In the material below, the lines from the one containing "домой комсомолка Зина" through the one containing "Собственно, именно об" are to be given again exactly, ends included, and no others.

Records shown: Begin

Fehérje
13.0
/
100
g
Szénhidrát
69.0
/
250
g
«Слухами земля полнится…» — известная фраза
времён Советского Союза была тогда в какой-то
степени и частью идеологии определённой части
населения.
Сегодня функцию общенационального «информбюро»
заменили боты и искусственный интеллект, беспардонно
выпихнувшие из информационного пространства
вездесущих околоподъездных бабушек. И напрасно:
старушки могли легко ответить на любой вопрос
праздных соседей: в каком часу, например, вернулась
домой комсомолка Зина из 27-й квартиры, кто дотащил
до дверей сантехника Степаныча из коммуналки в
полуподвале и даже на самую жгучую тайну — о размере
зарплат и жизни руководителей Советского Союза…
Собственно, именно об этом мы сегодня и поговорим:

Records shown: End
Records shown: Begin

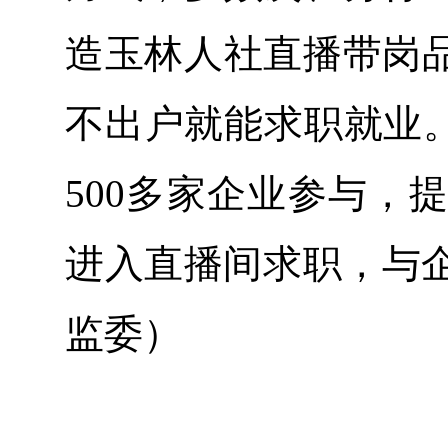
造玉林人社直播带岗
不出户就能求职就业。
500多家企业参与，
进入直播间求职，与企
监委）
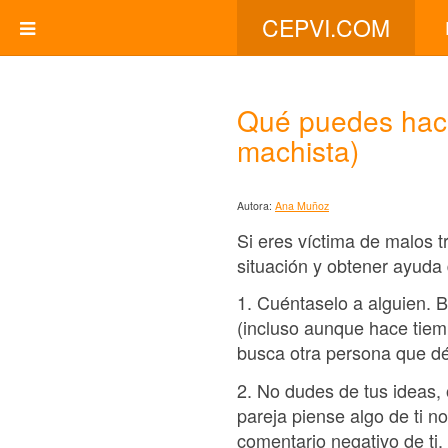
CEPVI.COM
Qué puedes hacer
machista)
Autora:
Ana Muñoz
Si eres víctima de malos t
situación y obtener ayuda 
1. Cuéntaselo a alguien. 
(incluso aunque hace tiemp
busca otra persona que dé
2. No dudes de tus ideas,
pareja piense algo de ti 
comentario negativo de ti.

Records shown: End
Records shown: Begin

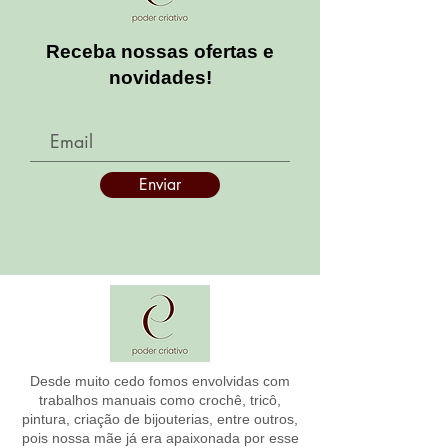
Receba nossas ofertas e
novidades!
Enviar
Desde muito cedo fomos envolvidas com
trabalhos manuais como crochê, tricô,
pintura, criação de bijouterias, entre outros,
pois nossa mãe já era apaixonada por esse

Records shown: End

### Reply:
домой комсомолка Зина из 27-й квартиры, кто дотащил
до дверей сантехника Степаныча из коммуналки в
полуподвале и даже на самую жгучую тайну — о размере
зарплат и жизни руководителей Советского Союза…
Собственно, именно об этом мы сегодня и поговорим:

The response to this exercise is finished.